* [WORK ORDER]: Below, some lines carry pictures; leave those pictures out and retype exactly the lines from the one with "თავიდან აცილების გზები" through the one with "Penginapan Bromo".

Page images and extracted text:
:::::

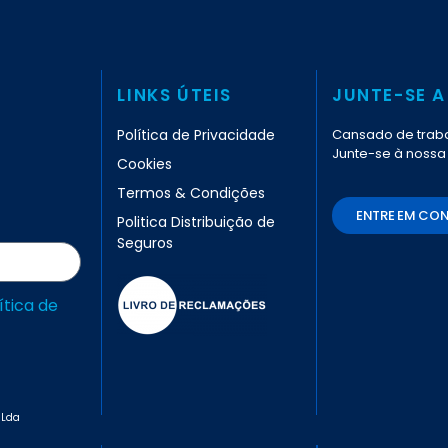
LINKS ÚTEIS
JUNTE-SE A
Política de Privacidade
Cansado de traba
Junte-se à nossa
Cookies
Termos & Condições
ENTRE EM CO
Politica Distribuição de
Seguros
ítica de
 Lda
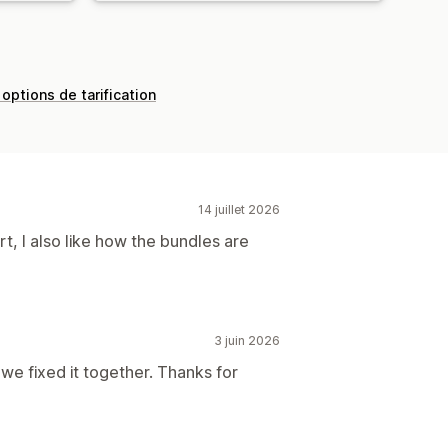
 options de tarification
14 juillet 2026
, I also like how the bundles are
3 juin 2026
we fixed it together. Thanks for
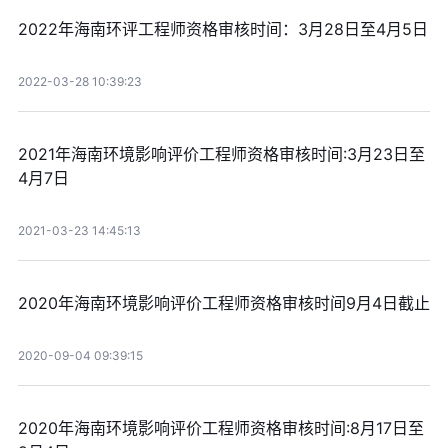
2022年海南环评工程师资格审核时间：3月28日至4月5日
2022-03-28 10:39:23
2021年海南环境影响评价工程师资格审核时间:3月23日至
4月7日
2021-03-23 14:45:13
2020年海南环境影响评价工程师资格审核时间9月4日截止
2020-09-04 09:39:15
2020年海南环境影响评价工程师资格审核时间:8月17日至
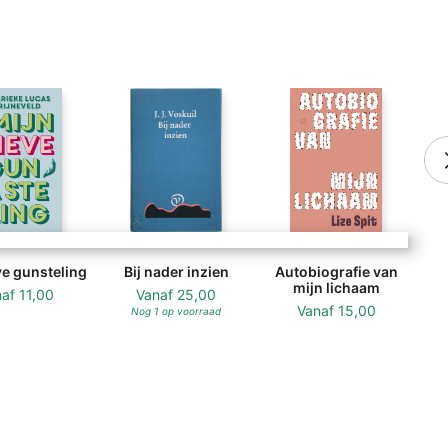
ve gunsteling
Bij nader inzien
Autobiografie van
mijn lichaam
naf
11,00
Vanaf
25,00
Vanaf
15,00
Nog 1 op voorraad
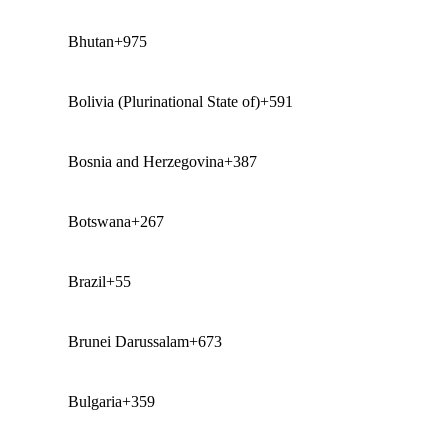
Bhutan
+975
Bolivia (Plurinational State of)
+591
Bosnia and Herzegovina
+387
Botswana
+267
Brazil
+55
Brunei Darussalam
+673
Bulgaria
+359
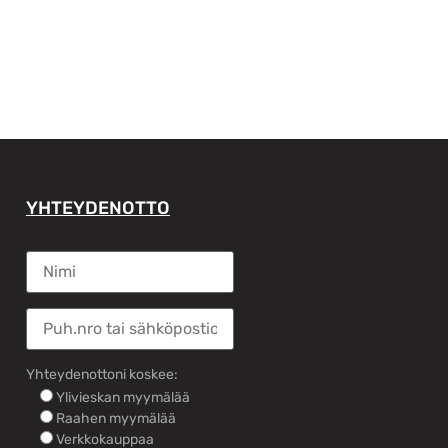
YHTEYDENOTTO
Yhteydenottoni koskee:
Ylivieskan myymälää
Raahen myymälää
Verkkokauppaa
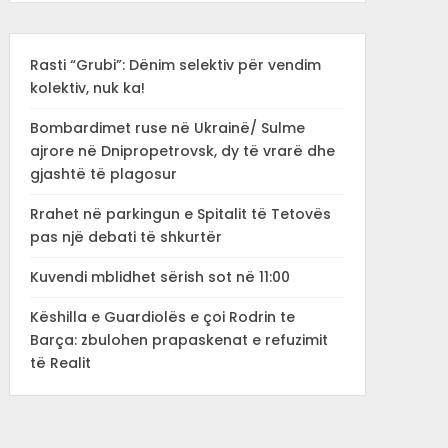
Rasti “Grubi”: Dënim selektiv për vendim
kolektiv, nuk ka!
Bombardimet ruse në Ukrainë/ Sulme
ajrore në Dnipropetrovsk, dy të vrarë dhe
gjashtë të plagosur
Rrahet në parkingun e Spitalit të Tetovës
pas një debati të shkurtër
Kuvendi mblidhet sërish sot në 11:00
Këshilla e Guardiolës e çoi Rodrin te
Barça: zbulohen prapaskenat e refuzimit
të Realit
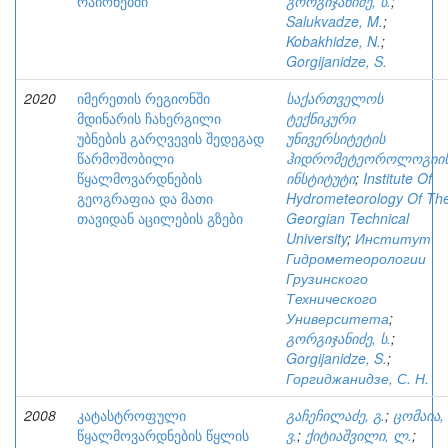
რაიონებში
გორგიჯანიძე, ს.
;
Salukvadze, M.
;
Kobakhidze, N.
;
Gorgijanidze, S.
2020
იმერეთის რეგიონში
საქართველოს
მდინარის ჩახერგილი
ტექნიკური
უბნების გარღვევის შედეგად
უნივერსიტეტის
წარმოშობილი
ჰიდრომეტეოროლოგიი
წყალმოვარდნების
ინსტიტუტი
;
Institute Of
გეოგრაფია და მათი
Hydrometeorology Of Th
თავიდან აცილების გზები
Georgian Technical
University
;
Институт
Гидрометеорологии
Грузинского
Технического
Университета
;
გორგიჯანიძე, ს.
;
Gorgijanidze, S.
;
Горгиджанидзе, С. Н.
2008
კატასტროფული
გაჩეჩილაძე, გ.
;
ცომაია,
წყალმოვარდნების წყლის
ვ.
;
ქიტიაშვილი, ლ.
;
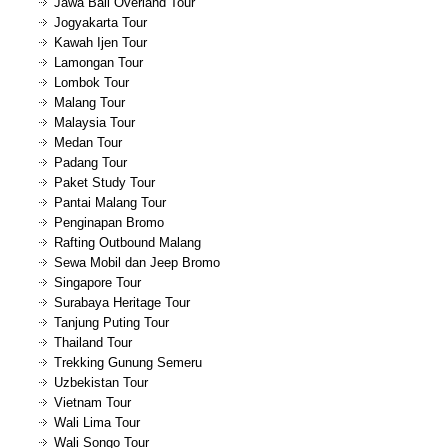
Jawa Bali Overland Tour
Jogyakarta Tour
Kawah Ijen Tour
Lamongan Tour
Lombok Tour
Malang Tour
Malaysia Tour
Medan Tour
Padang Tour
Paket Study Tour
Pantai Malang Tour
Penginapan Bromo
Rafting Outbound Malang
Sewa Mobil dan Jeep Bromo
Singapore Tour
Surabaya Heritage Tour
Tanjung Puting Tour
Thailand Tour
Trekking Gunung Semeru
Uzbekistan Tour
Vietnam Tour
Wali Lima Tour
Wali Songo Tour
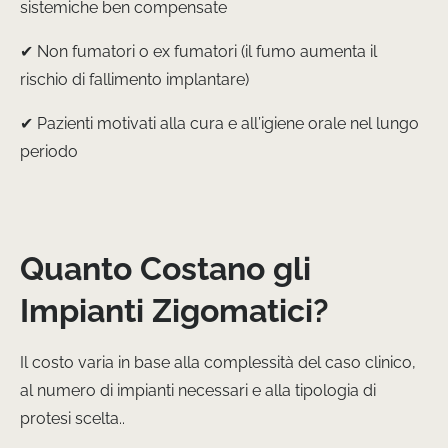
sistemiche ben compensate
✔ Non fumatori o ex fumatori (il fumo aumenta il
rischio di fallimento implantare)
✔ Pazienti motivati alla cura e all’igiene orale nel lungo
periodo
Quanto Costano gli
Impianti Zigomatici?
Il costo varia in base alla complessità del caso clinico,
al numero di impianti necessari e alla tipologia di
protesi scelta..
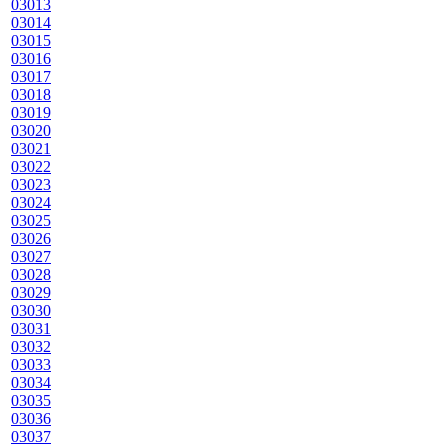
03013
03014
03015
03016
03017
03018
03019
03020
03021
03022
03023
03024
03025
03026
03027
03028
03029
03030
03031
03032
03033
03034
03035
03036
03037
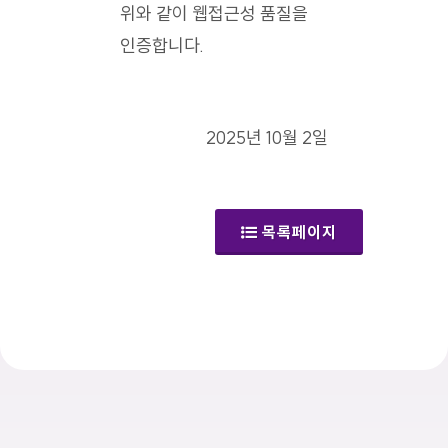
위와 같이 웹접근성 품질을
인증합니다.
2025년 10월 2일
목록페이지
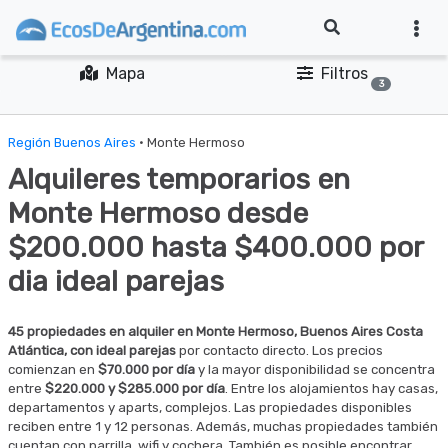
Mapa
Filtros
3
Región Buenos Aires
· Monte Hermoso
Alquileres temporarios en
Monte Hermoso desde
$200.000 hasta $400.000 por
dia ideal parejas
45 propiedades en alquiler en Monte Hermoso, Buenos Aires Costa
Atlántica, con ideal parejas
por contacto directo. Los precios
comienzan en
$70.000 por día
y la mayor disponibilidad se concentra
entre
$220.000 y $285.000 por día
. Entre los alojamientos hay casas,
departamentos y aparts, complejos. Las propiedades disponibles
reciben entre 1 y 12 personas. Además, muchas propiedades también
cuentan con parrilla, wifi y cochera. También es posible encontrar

:::::

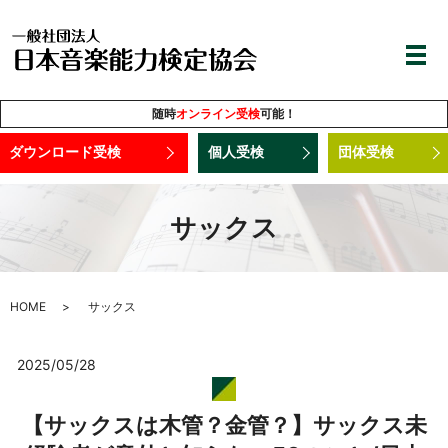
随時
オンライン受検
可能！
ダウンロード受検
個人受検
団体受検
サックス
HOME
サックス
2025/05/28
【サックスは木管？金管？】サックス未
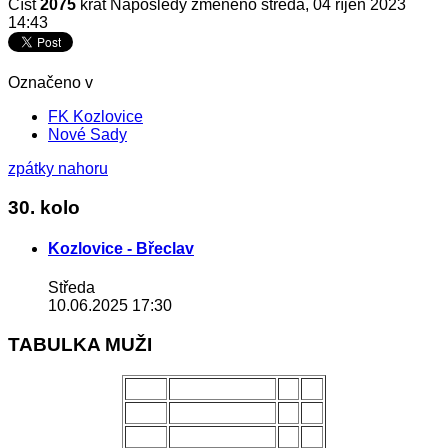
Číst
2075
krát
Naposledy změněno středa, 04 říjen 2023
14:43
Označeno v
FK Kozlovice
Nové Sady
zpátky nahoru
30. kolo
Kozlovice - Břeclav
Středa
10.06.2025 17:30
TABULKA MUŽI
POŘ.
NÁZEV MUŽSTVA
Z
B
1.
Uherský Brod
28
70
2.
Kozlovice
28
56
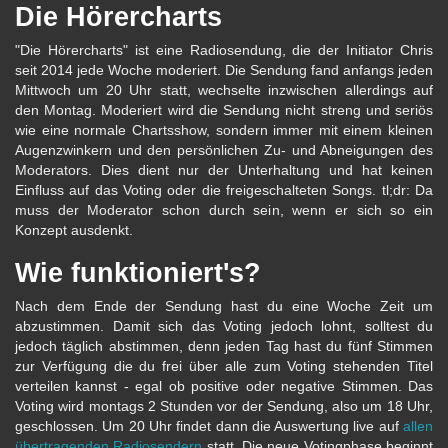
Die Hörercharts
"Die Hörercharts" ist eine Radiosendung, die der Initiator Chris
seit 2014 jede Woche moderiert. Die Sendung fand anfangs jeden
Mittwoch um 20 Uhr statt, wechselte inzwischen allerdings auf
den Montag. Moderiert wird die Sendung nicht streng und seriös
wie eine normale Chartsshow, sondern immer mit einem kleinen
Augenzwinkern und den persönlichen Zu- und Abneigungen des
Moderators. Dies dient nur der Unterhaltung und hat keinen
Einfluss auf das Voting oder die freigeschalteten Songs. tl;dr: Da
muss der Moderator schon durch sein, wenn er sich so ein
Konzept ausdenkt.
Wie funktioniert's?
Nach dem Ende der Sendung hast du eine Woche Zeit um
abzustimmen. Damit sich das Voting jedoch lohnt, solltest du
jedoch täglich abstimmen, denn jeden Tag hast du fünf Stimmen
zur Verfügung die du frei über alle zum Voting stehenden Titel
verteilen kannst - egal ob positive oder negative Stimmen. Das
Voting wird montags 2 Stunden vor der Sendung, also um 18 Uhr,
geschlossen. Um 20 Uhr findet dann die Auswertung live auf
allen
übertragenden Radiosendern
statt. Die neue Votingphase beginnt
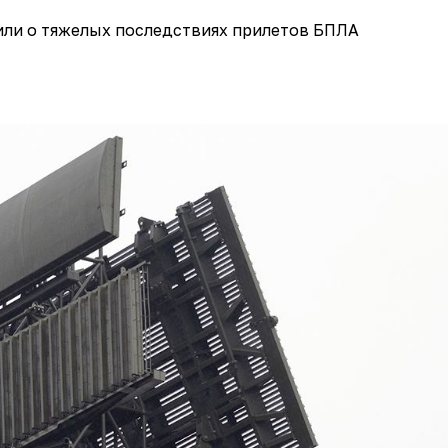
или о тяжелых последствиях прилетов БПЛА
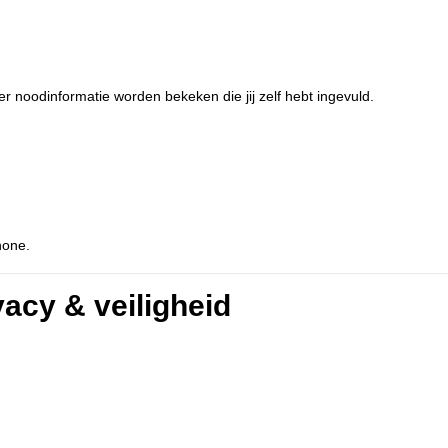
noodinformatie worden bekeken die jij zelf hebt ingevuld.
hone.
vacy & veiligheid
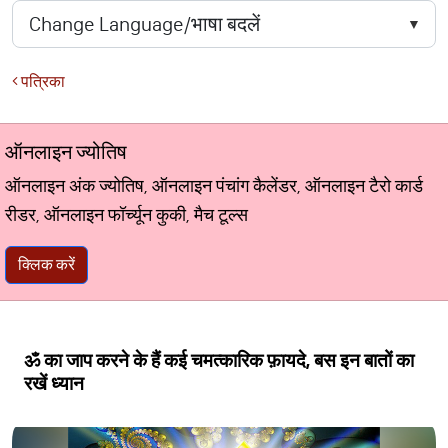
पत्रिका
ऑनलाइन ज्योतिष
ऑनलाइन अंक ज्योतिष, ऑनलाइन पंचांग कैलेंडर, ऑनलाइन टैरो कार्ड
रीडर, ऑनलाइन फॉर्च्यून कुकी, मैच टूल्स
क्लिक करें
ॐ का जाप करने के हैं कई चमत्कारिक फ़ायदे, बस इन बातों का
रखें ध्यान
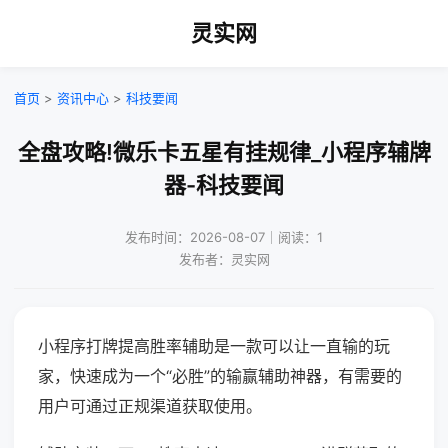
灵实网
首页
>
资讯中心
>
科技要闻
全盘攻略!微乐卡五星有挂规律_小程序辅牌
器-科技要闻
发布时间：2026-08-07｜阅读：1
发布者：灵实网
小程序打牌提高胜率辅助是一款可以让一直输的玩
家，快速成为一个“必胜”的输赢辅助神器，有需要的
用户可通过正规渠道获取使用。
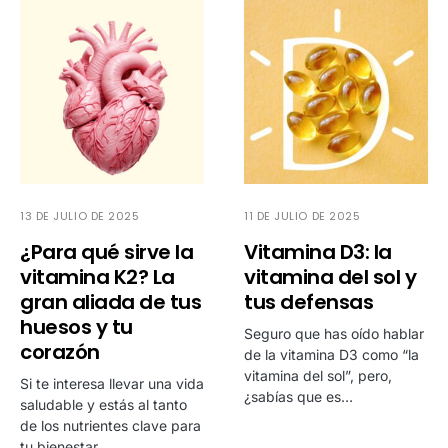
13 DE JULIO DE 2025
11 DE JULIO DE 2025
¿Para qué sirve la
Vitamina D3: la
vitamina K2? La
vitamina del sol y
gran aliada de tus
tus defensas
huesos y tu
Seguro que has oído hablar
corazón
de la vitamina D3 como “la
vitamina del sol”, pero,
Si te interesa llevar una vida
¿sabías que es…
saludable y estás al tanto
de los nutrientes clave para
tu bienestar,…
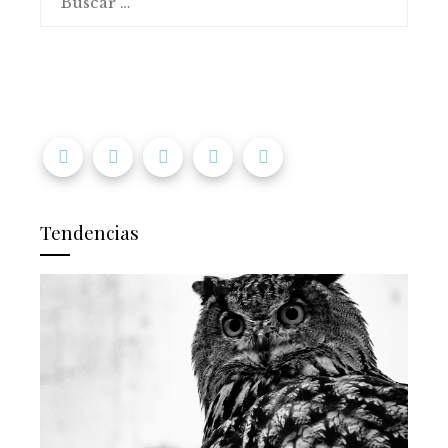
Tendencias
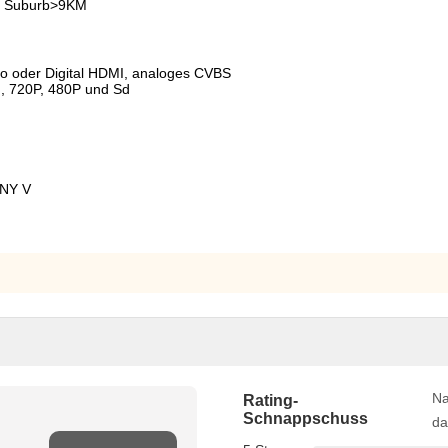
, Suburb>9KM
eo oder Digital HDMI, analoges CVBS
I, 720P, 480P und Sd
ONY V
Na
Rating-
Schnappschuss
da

:::::

* [YOUR RESPONSE]:
თავიდან აცილების გზები
Georgian Technical
University
;
Институт
Гидрометеорологии
Грузинского
Технического
Университета
;
გორგიჯანიძე, ს.
;
Gorgijanidze, S.
;
Горгиджанидзе, С. Н.
2008
კატასტროფული
გაჩეჩილაძე, გ.
;
ცომაია,
წყალმოვარდნების წყლის
ვ.
;
ქიტიაშვილი, ლ.
;
Jawa Bali Overland Tour
Jogyakarta Tour
Kawah Ijen Tour
Lamongan Tour
Lombok Tour
Malang Tour
Malaysia Tour
Medan Tour
Padang Tour
Paket Study Tour
Pantai Malang Tour
Penginapan Bromo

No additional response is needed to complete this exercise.